All lines from the top of the records below through the line holding "Leé también", and only those, should be printed exactly, minus the pictures.
*** Opening Material to process ***
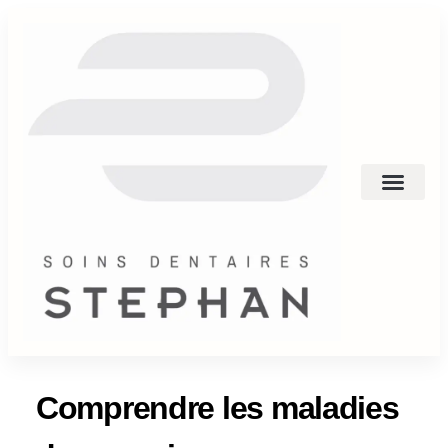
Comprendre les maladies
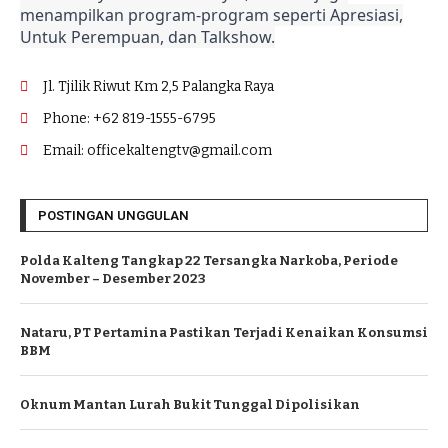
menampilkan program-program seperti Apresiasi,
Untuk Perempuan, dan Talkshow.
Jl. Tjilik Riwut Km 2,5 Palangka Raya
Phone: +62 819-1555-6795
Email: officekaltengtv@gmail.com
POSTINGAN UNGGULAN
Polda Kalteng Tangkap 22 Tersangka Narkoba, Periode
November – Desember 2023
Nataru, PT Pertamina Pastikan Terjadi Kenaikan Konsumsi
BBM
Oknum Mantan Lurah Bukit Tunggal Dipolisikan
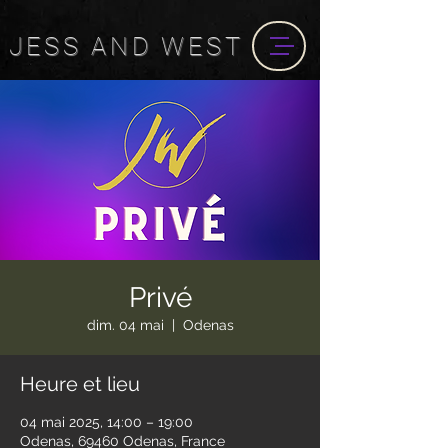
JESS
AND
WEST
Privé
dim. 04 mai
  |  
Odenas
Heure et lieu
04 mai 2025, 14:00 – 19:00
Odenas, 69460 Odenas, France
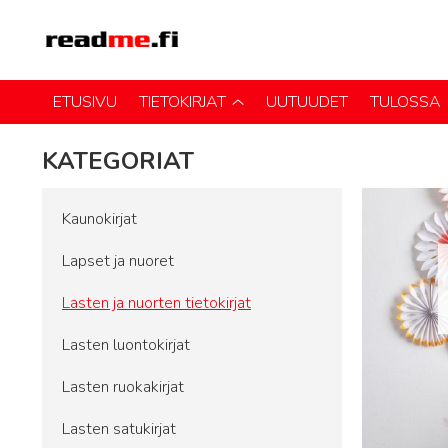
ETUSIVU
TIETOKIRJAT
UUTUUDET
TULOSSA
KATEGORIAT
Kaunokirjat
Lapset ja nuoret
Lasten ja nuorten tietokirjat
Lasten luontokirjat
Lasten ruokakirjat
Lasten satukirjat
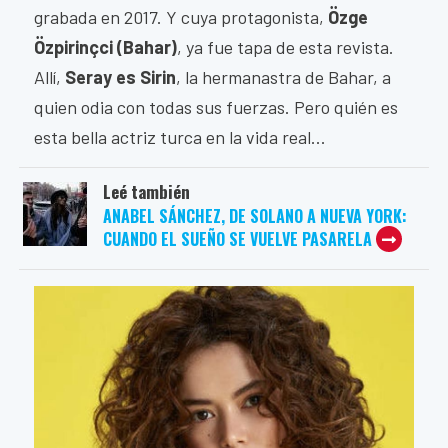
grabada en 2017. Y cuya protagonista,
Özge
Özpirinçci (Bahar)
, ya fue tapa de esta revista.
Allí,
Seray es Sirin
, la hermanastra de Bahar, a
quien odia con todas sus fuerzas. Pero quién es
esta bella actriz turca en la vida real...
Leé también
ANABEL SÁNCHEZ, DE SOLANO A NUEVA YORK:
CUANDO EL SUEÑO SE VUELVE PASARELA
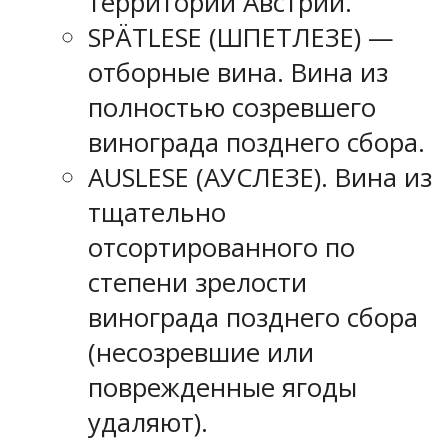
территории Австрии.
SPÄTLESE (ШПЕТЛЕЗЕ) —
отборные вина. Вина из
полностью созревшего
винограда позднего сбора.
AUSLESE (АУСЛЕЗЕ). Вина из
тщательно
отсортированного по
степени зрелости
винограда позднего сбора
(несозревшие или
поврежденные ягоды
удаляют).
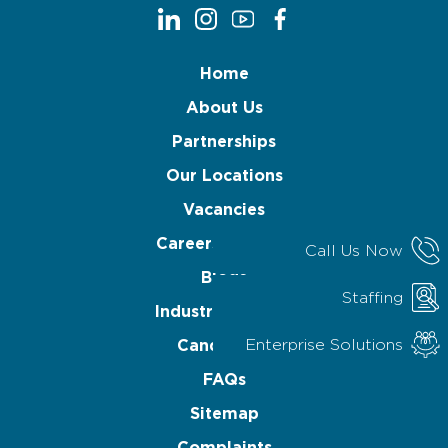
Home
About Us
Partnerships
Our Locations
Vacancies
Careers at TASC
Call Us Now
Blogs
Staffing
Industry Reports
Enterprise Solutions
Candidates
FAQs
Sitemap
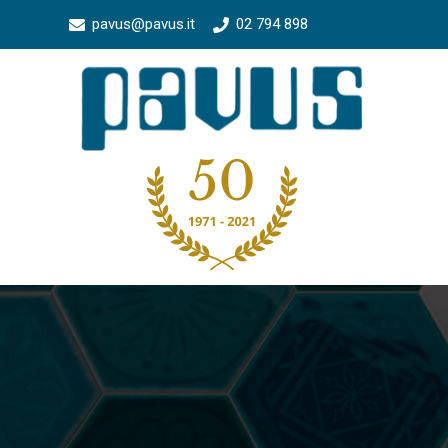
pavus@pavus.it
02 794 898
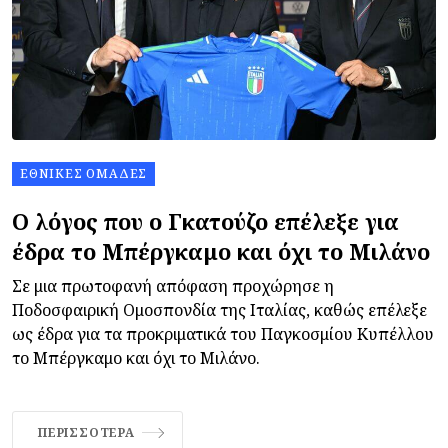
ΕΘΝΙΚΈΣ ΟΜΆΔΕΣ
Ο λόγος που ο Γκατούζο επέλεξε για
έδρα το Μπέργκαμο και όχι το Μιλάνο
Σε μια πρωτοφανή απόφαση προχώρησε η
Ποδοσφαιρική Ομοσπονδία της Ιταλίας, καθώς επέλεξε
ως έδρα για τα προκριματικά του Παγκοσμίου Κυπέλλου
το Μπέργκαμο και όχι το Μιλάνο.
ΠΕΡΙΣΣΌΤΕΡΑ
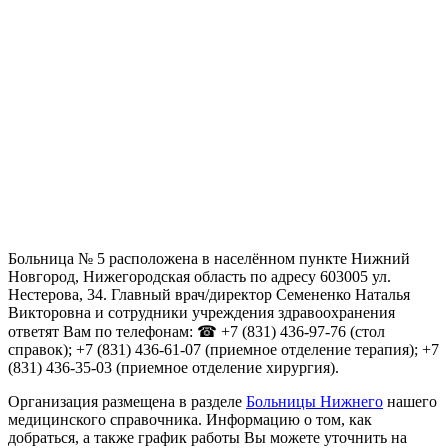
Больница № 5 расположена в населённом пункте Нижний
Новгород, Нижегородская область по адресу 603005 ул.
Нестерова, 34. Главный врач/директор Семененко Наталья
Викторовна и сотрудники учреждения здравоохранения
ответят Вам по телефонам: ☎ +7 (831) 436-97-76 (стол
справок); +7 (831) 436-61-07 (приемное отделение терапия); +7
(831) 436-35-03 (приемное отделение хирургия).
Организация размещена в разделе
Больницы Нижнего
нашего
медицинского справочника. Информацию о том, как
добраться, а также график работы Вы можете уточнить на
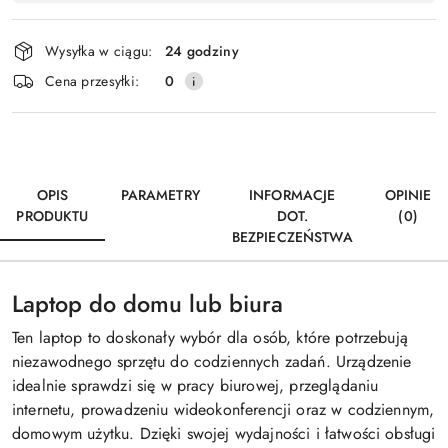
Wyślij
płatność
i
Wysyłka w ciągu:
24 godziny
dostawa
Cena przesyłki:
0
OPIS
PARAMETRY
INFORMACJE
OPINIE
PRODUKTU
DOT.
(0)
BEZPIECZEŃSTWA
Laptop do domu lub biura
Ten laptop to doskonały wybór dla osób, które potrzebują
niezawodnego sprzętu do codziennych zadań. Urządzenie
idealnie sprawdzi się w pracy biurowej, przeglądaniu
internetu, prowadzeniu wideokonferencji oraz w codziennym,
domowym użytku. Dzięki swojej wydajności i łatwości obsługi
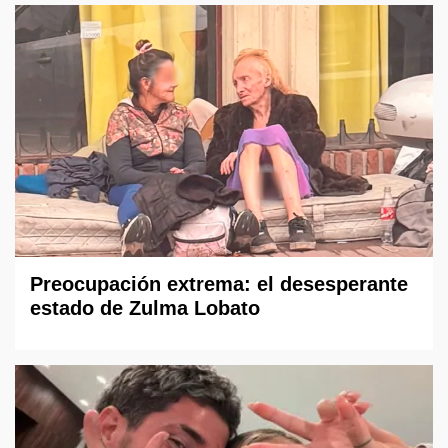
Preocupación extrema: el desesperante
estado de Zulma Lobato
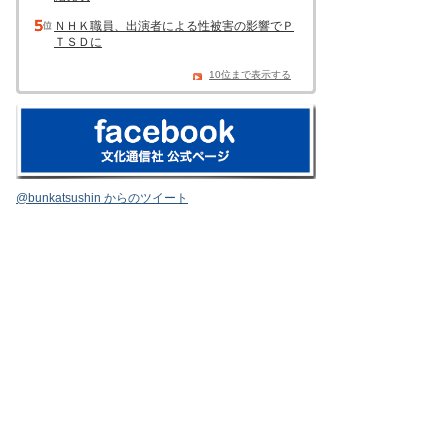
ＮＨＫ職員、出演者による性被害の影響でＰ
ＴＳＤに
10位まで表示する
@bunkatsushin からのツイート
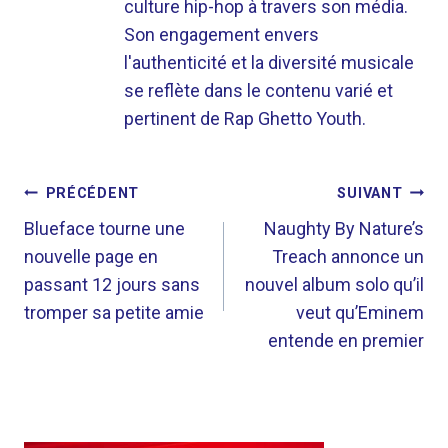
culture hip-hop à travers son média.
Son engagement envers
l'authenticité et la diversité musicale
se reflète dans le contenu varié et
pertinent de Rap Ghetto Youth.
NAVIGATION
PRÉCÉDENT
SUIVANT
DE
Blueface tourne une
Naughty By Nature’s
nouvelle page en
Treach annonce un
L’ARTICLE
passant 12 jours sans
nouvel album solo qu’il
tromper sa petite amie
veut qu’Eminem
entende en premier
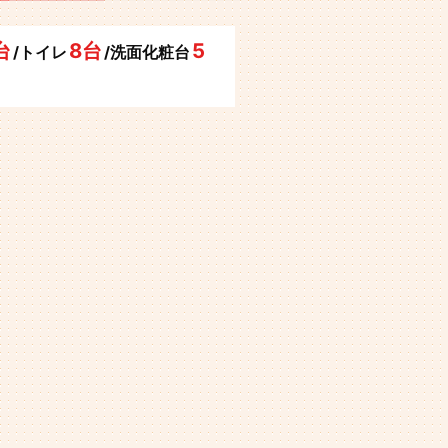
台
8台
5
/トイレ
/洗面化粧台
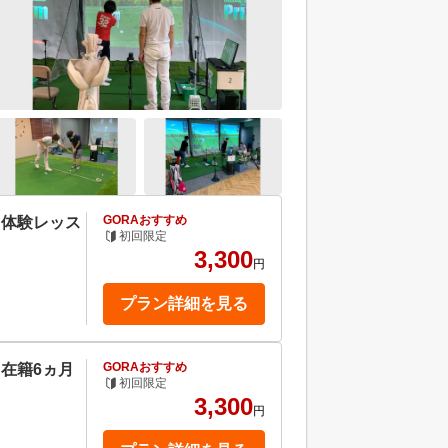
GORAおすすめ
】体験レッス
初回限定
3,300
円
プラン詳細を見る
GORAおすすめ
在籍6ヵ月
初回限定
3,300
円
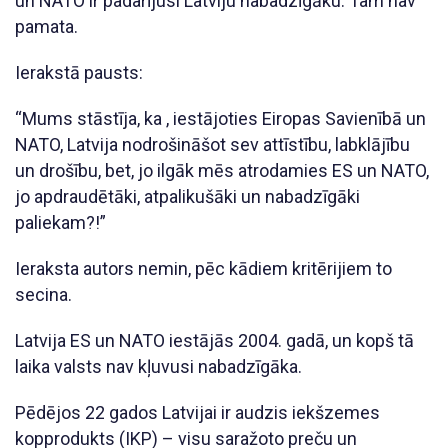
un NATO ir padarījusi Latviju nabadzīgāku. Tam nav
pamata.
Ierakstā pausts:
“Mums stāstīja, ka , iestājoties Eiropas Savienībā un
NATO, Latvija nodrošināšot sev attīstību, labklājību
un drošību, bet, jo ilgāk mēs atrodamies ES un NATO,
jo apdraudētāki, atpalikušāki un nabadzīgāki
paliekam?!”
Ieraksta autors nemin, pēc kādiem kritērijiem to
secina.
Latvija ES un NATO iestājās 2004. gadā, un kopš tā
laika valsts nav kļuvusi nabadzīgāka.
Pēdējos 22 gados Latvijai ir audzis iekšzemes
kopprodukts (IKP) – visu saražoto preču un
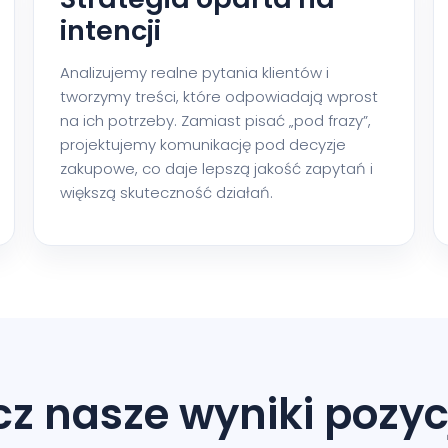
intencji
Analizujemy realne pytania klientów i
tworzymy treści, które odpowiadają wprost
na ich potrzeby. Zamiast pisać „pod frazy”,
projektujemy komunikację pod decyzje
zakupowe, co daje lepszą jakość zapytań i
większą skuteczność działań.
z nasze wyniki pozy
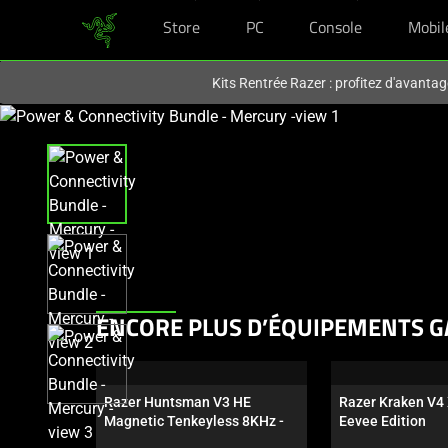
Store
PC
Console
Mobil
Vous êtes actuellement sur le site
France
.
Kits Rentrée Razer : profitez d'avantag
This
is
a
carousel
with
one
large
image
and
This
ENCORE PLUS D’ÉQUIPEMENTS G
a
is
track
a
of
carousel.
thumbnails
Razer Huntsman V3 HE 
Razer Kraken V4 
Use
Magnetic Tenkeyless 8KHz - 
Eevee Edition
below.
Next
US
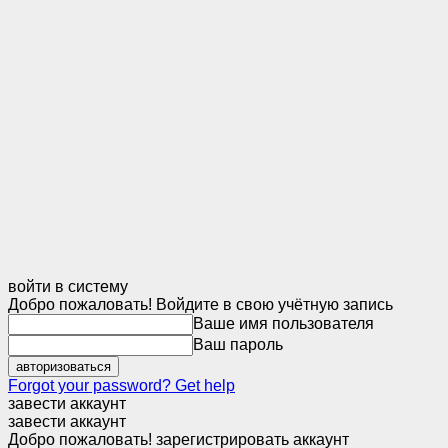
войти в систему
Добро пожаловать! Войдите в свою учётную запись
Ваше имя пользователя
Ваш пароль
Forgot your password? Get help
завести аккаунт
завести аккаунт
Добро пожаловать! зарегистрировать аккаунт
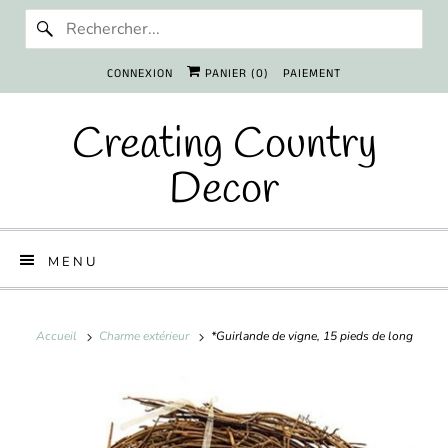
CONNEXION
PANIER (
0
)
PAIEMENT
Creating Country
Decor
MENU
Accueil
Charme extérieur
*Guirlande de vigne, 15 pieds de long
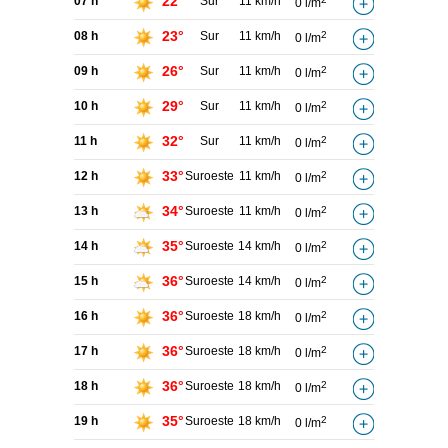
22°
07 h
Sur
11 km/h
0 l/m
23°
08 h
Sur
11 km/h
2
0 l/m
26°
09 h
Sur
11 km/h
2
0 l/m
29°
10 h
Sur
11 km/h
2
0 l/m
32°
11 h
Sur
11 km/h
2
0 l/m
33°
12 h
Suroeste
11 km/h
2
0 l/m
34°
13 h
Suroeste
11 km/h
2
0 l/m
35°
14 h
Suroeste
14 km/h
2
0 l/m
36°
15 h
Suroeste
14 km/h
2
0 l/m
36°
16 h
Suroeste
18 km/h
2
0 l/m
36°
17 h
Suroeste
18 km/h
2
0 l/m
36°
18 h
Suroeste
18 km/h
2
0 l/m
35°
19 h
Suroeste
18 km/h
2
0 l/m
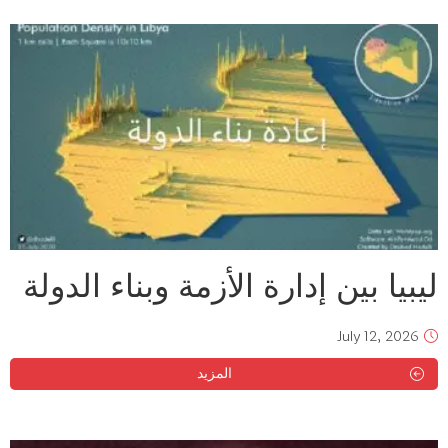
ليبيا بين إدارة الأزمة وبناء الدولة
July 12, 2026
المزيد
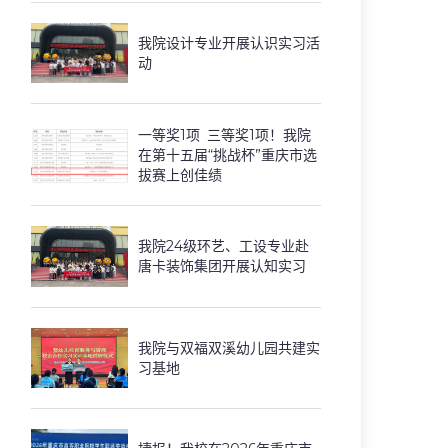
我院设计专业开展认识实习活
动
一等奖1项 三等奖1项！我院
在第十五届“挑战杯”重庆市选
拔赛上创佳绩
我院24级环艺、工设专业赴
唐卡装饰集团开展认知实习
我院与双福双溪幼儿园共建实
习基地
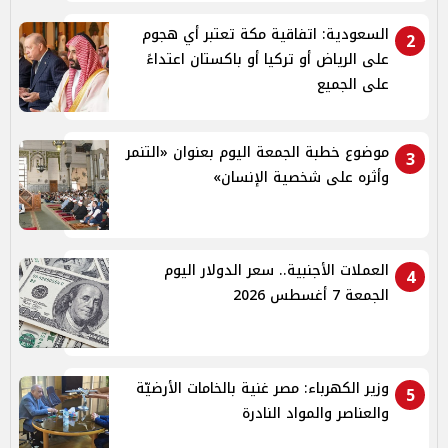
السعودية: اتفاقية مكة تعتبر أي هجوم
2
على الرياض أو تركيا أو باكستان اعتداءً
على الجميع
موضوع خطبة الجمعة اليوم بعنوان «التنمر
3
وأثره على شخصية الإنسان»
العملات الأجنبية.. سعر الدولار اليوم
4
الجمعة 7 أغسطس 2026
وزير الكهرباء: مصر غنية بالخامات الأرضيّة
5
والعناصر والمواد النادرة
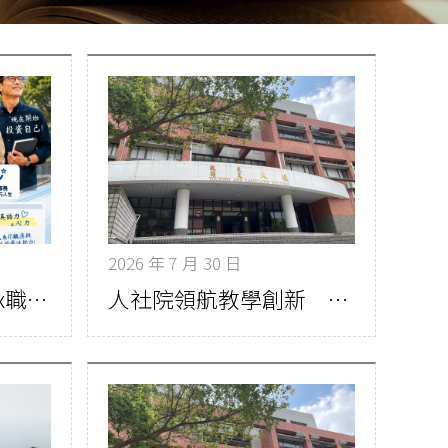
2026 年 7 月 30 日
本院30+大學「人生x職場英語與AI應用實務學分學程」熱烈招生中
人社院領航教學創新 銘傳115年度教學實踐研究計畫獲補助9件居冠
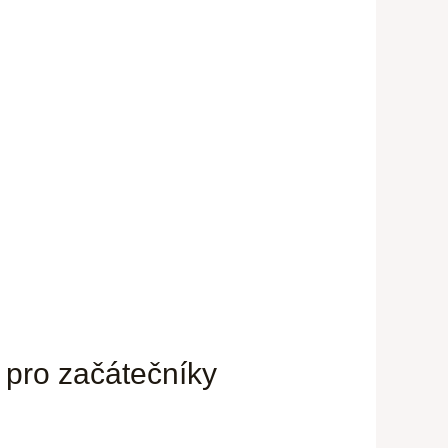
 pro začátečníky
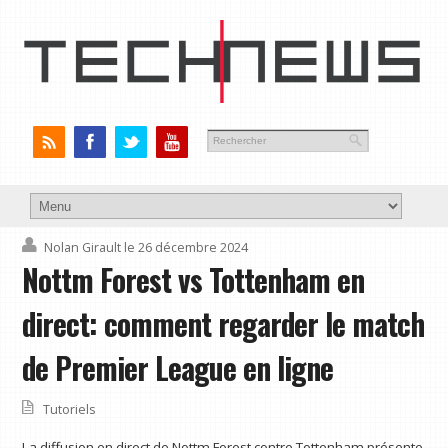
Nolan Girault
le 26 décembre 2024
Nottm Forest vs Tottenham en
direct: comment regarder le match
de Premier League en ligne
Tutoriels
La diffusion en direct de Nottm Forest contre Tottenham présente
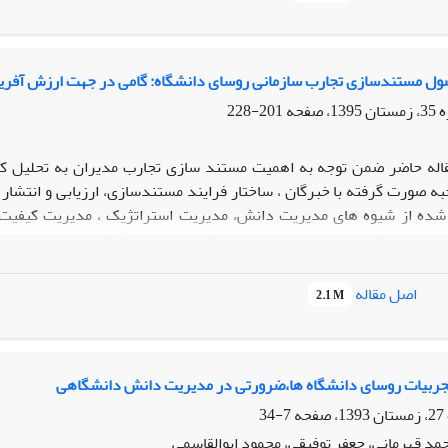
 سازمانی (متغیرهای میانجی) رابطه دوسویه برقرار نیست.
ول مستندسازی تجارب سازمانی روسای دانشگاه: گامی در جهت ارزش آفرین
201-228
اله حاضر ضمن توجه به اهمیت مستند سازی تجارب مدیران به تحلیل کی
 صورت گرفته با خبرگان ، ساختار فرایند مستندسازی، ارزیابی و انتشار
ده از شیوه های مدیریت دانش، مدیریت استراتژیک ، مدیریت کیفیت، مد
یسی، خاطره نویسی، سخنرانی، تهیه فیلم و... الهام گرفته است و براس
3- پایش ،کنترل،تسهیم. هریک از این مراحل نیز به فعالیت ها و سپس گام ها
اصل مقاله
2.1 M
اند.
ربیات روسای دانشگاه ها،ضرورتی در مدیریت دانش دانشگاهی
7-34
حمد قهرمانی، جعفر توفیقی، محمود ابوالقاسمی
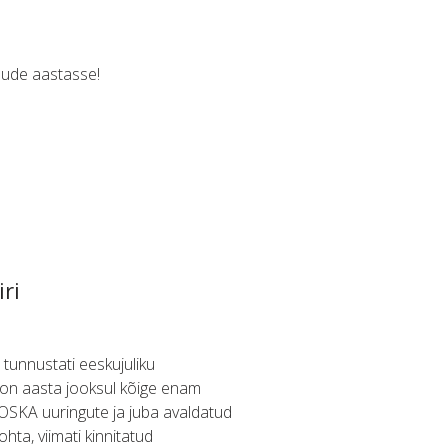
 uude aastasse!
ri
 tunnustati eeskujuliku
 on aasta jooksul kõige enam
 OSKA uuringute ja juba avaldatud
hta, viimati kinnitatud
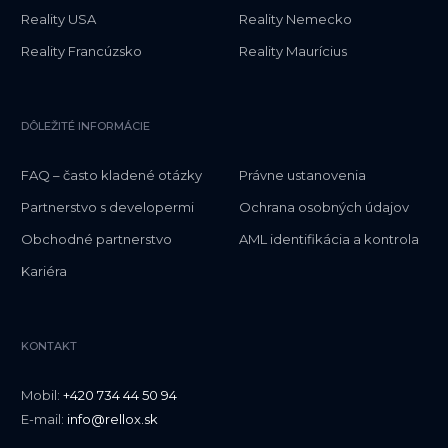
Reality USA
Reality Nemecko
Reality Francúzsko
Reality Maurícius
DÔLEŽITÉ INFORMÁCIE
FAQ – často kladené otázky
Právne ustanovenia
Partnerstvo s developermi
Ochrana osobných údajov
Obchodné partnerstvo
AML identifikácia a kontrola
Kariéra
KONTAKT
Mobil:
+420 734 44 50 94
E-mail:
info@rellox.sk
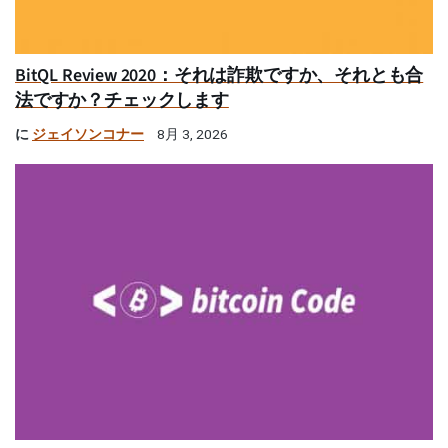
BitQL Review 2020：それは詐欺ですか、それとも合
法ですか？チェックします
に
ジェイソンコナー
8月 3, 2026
*** Closing Material to process ***
Expected answer -
Comprendre les maladies
menampilkan program-program seperti Apresiasi,
Untuk Perempuan, dan Talkshow.
Jl. Tjilik Riwut Km 2,5 Palangka Raya
Phone: +62 819-1555-6795
Email: officekaltengtv@gmail.com
POSTINGAN UNGGULAN
Polda Kalteng Tangkap 22 Tersangka Narkoba, Periode
November – Desember 2023
Nataru, PT Pertamina Pastikan Terjadi Kenaikan Konsumsi
BBM
Oknum Mantan Lurah Bukit Tunggal Dipolisikan
JESS
AND
WEST
Privé
dim. 04 mai
  |  
Odenas
Heure et lieu
04 mai 2025, 14:00 – 19:00
Odenas, 69460 Odenas, France
ETUSIVU
TIETOKIRJAT
UUTUUDET
TULOSSA
KATEGORIAT
Kaunokirjat
Lapset ja nuoret
Lasten ja nuorten tietokirjat
Lasten luontokirjat
Lasten ruokakirjat
Lasten satukirjat
grabada en 2017. Y cuya protagonista,
Özge
Özpirinçci (Bahar)
, ya fue tapa de esta revista.
Allí,
Seray es Sirin
, la hermanastra de Bahar, a
quien odia con todas sus fuerzas. Pero quién es
esta bella actriz turca en la vida real...
Leé también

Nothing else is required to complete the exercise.